**What is being asked**. When you reach the line that contains "What elements are", give it back exactly along with each line after it to the end of the entries; skip any pictures.

Structured page parsing data
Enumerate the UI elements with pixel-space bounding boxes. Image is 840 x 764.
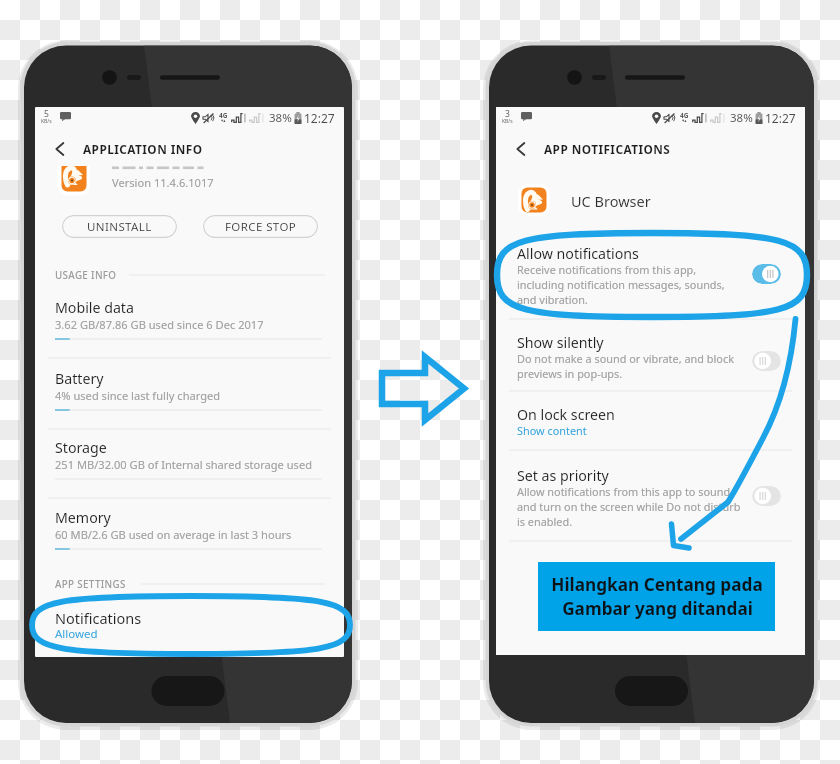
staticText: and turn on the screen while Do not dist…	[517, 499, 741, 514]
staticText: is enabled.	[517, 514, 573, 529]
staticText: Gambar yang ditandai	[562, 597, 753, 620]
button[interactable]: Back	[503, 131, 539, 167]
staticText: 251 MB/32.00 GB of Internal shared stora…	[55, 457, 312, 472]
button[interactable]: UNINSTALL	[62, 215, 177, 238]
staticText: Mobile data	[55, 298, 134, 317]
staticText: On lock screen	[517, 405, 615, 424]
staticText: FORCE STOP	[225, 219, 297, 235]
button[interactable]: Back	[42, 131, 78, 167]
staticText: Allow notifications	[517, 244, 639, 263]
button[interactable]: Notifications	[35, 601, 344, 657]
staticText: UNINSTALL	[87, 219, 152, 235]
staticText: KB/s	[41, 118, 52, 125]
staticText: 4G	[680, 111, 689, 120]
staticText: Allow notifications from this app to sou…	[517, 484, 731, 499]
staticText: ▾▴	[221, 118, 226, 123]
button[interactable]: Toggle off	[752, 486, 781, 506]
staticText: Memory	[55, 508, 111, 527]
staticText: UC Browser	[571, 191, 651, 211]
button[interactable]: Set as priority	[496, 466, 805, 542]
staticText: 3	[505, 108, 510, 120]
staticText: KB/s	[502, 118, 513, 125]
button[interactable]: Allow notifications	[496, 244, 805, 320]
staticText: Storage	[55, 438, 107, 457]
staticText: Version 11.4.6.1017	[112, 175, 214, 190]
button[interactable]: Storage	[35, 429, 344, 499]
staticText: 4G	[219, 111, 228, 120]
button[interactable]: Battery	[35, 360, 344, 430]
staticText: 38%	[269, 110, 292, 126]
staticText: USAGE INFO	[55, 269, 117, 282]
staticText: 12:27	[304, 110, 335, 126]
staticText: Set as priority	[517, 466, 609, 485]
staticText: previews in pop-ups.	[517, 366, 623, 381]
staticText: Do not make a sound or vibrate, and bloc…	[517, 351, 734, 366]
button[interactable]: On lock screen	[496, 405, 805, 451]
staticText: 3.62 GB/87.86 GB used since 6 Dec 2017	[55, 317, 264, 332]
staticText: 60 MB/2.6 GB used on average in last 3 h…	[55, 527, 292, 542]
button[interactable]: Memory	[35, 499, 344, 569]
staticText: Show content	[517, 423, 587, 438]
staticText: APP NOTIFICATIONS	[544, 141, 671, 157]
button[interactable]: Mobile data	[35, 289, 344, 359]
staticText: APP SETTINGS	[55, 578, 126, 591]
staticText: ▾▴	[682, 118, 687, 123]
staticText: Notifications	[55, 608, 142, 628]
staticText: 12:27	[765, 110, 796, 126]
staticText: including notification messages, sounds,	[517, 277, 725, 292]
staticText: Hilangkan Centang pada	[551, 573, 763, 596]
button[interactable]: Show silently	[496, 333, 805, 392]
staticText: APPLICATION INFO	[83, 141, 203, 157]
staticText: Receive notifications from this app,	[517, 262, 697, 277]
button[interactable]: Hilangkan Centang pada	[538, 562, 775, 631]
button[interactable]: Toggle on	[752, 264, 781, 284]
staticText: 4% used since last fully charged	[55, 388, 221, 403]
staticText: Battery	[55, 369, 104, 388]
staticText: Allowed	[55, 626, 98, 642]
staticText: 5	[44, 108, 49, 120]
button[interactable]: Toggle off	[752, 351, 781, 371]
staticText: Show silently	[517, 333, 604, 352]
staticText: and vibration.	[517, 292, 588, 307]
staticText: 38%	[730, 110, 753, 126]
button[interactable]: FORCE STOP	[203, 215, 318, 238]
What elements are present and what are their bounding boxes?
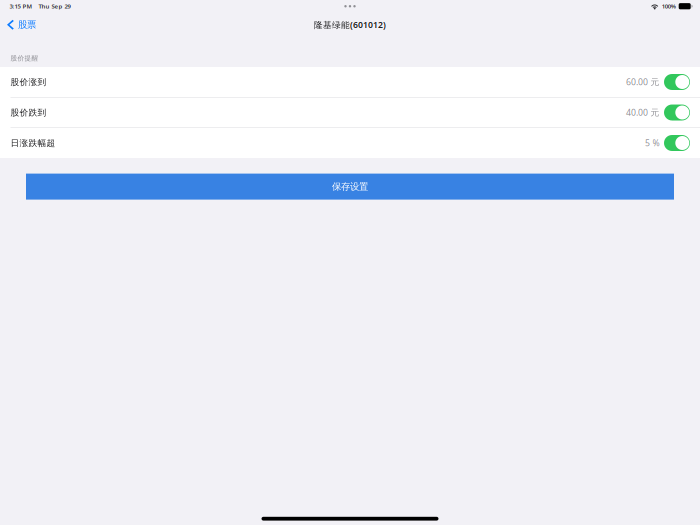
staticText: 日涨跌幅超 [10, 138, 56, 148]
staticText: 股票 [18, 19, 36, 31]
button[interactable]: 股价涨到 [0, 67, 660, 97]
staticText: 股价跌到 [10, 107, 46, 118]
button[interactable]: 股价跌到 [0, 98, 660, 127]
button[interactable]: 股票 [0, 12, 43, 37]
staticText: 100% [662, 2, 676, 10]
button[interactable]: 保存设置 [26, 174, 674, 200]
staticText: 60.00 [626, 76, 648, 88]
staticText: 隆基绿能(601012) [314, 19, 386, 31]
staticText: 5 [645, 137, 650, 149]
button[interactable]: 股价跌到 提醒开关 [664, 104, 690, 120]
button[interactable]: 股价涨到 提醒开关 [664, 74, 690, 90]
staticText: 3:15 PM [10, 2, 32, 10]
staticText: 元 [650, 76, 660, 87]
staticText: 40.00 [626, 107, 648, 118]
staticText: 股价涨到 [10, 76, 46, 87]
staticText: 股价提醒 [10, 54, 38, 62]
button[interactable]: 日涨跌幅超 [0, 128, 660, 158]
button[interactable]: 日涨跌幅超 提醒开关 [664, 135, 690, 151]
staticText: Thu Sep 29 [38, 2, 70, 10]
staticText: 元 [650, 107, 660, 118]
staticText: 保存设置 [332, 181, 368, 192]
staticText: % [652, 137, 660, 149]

**Result for this task**.
What elements are present and what are their bounding boxes?
staticText: 日涨跌幅超 [10, 138, 56, 148]
staticText: 股票 [18, 19, 36, 31]
button[interactable]: 股价涨到 [0, 67, 660, 97]
staticText: 股价跌到 [10, 107, 46, 118]
button[interactable]: 股价跌到 [0, 98, 660, 127]
button[interactable]: 股票 [0, 12, 43, 37]
staticText: 100% [662, 2, 676, 10]
button[interactable]: 保存设置 [26, 174, 674, 200]
staticText: 60.00 [626, 76, 648, 88]
staticText: 隆基绿能(601012) [314, 19, 386, 31]
staticText: 5 [645, 137, 650, 149]
button[interactable]: 股价跌到 提醒开关 [664, 104, 690, 120]
button[interactable]: 股价涨到 提醒开关 [664, 74, 690, 90]
staticText: 3:15 PM [10, 2, 32, 10]
staticText: 元 [650, 76, 660, 87]
staticText: 40.00 [626, 107, 648, 118]
staticText: 股价涨到 [10, 76, 46, 87]
staticText: 股价提醒 [10, 54, 38, 62]
button[interactable]: 日涨跌幅超 [0, 128, 660, 158]
button[interactable]: 日涨跌幅超 提醒开关 [664, 135, 690, 151]
staticText: Thu Sep 29 [38, 2, 70, 10]
staticText: 元 [650, 107, 660, 118]
staticText: 保存设置 [332, 181, 368, 192]
staticText: % [652, 137, 660, 149]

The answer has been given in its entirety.